I am running a pyspark job and the data streaming is from Kafka. I am trying to replicate a scenario in my windows system to find out what happens when the consumer goes down while the data is continuously being fed into Kafka.
Here is what i expect.
- producer is started and produces message 1, 2 and 3.
- consumer is online and consumes messages 1, 2 and 3.
- Now the consumer goes down for some reason while the producer produces messages 4, 5 and 6 and so on...
- when the consumer comes up, it is my expectation that it should read where it left off. So the consumer must be able to read from message 4, 5 , 6 and so on....
My pyspark application is not able to achieve what i expect. here is how I created a Spark Session.
session.readStream.format("kafka")
.option("kafka.bootstrap.servers", "localhost:9092") \
.option("subscribe", "clickapijson")
.option("startingoffsets" , "latest") \
.load()
I googled and gathered quite a bit of information. It seems like the groupID is relevant here. Kafka maintains the track of offsets read by each consumer in a particular groupID. If a consumer subscribes to a topic with a groupId, say, G1, kafka registers this group and consumerID and keeps a track of this groupID and ConsumerID. If at all, the consumer has to go down for some reason, and restarts with the same groupID, then the kafka will have the information of the already read offsets so the consumer will read the data from where it left off.
This is exactly happening when i use the following command to invoke consumer job in CLI.
kafka-console-consumer.bat --bootstrap-server localhost:9092 --topic "clickapijson" --consumer-property group.id=test
Now when my producer produces the messages 1,2 and 3, consumer is able to consume. I killed the running consumer job(CLI .bat file) after the 3 rd message is read. My producer produces the message 4, 5 and 6 and so on.... Now I bring back my consumer job (CLI .bat file) and it able to read the data from where it left off ( from message 4).
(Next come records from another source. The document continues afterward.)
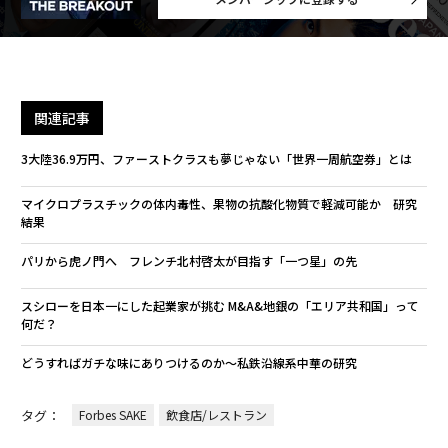
関連記事
3大陸36.9万円、ファーストクラスも夢じゃない「世界一周航空券」とは
マイクロプラスチックの体内毒性、果物の抗酸化物質で軽減可能か 研究
結果
パリから虎ノ門へ フレンチ北村啓太が目指す「一つ星」の先
スシローを日本一にした起業家が挑む M&A&地銀の「エリア共和国」って
何だ？
どうすればガチな味にありつけるのか～私鉄沿線系中華の研究
タグ：
Forbes SAKE
飲食店/レストラン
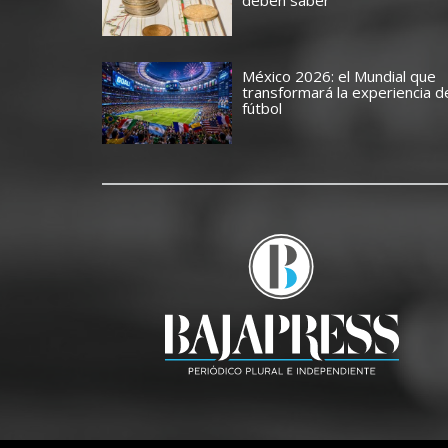
deben saber
México 2026: el Mundial que
transformará la experiencia d
fútbol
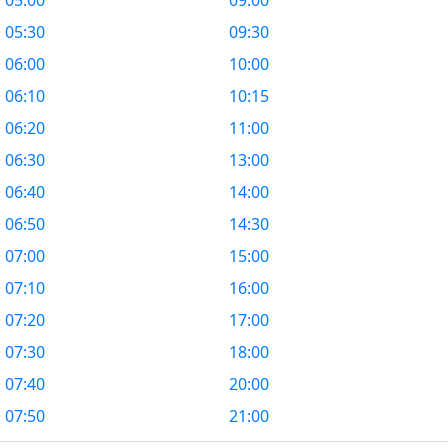
05:00
09:00
05:30
09:30
06:00
10:00
06:10
10:15
06:20
11:00
06:30
13:00
06:40
14:00
06:50
14:30
07:00
15:00
07:10
16:00
07:20
17:00
07:30
18:00
07:40
20:00
07:50
21:00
This is behaving as I expect.
I am unable to do the same thing in pyspark.
when I am including the option("group.id" , "test")
, it throws an error saying Kafka option group.id
is not supported as user-specified consumer groups are not used to track offsets.
Upon observing the console output, each time my pyspark consumer job is kicked off, it is creating a new groupID. If my pyspark job has run previously with a groupID and failed, when it is restarted it is not picking up the same old groupID. It is randomly getting a new groupID. Kafka has the offset information of the previous groupID but not the current newly generated groupID. Hence my pyspark application is not able to read the data fed into Kafka while it was down.
If this is the case, then wont I lose my data when the consumer job has gone down due to some failure?
How can i give my own groupid to the pyspark application or how can i restart my pyspark application with same old groupid?